かわら版 No.1192 『危機管理能力』
2019/10/018月25日に執行された埼玉県知事選は、野党勢力が支援した前参院議員の大野元裕氏が当選しました。いい候補者を擁立し各党が一丸となって戦えば、1強を倒すことができることを証明した選挙でした。9月25日、その大野新知事の勝利を祝うとともに、10月27日投開票の参院埼玉選挙区補選に立候補する上田清司前知事を激励する小宴に参加しました。
自ずと猛威をふるった台風15号への対応も話題になりました。4期16年にわたり知事を務めた上田氏は、台風が近づくと予定していた会食などは早めに退席し、いざという時の陣頭指揮に備え緊張感をもって待機していたと、述懐されていました。
被害が大きく広がりつつある時に内閣改造を行い、防災服ではなく燕尾服を着ていた人たちとは心構えが違います。東京電力には不眠不休を要求しながら、初動で遅れた上、果敢にリーダーシップをふるった形跡もない千葉県知事には爪の垢を煎じて飲んでほしいものです。

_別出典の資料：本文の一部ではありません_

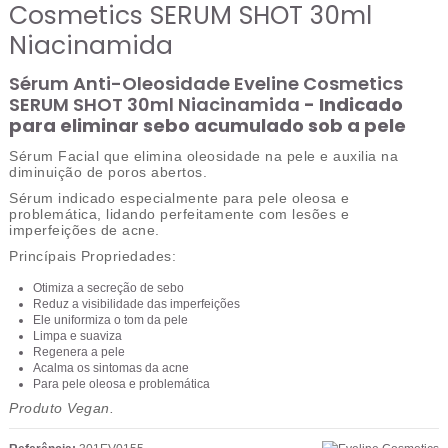
Cosmetics SERUM SHOT 30ml
Niacinamida
Sérum Anti-Oleosidade Eveline Cosmetics
SERUM SHOT 30ml Niacinamida
- Indicado
para eliminar sebo acumulado sob a pele
Sérum Facial que elimina oleosidade na pele e auxilia na
diminuição de poros abertos.
Sérum indicado especialmente para pele oleosa e
problemática, lidando perfeitamente com lesões e
imperfeições de acne.
Princípais Propriedades:
Otimiza a secreção de sebo
Reduz a visibilidade das imperfeições
Ele uniformiza o tom da pele
Limpa e suaviza
Regenera a pele
Acalma os sintomas da acne
Para pele oleosa e problemática
Produto Vegan.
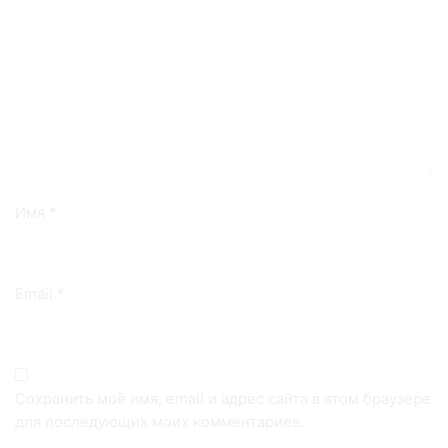
Имя
*
Email
*
Сохранить моё имя, email и адрес сайта в этом браузере
для последующих моих комментариев.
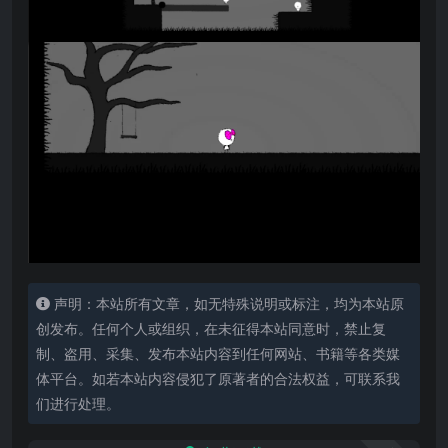
声明：本站所有文章，如无特殊说明或标注，均为本站原
创发布。任何个人或组织，在未征得本站同意时，禁止复
制、盗用、采集、发布本站内容到任何网站、书籍等各类媒
体平台。如若本站内容侵犯了原著者的合法权益，可联系我
们进行处理。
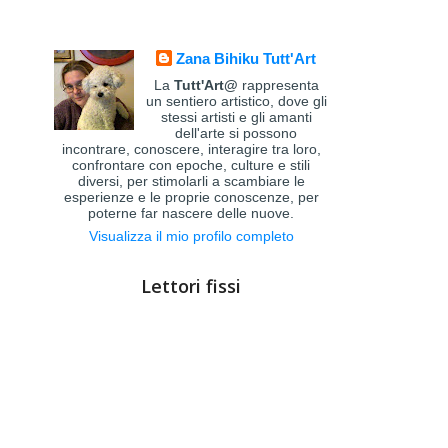
Zana Bihiku Tutt'Art
La
Tutt'Art@
rappresenta
un sentiero artistico, dove gli
stessi artisti e gli amanti
dell'arte si possono
incontrare, conoscere, interagire tra loro,
confrontare con epoche, culture e stili
diversi, per stimolarli a scambiare le
esperienze e le proprie conoscenze, per
poterne far nascere delle nuove.
Visualizza il mio profilo completo
Lettori fissi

大野新知事も就任早々から、台風15号や豚コレラなどの対策に追われています。まるで彼の資質や能力を試すかのようです。でも、見事に県政のトップとして采配を振るっています。さすがです。
大野氏は元々外務省の調査員・書記官として活躍した中東問題の専門家です。首都大学東京で危機管理の講師を務めたこともあります。2010年の参院選で初当選しますが、その2年後には野田内閣の防衛大臣政務官に就任します。この抜擢はズバリ的中します。

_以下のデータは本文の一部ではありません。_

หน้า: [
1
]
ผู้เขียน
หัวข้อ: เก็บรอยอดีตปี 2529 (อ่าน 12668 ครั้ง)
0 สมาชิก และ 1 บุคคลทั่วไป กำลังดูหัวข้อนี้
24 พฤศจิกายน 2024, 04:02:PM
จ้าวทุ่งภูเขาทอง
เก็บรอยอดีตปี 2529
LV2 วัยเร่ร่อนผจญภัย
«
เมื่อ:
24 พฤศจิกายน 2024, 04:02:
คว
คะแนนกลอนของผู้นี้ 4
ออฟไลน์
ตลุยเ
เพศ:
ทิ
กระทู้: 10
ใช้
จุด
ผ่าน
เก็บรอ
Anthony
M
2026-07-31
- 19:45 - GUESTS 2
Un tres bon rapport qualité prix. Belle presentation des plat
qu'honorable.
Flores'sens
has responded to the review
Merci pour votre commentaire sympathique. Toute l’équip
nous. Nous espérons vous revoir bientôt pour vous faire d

2012年12月21日、私は安全保障会議を開き、PKO協力法に基づきシリアとイスラエルの国境にあるゴラン高原に派遣していた自衛隊の撤収を決めました。私が総理の座を降りる1週間前の政治判断でした。約17年も続いてきた自衛隊PKOを総選挙で敗れた死に体内閣が終止符を打っていいものか、率直に言って迷いもありました。
最も大きな判断材料となったのは、大野政務官の冷静な分析に基づく進言でした。シリア内戦の激化で治安が悪化し、隊員の安全確保ができない可能性が高まっていたのです。翌年、国連のPKO要員が拘束されたり、人質となったりする事案が続発しましたので、わが国の自衛隊員の血が流れるかもしれないという危機を回避するための間一髪の決断となりました。
大野新知事は上田県政を引き継ぐだけではなく、危機管理のプロとしての手腕も注目されるようになるでしょう。自然災害、感染症、テロなど、どのような不測の事態が発生するかわかりません。「想定外」という言い訳はもはや通用しません。国のみならず、自治体のリーダーにも危機管理能力が厳しく問われる時代になりました。有権者も確かな人を確かな目で選ばなければなりません。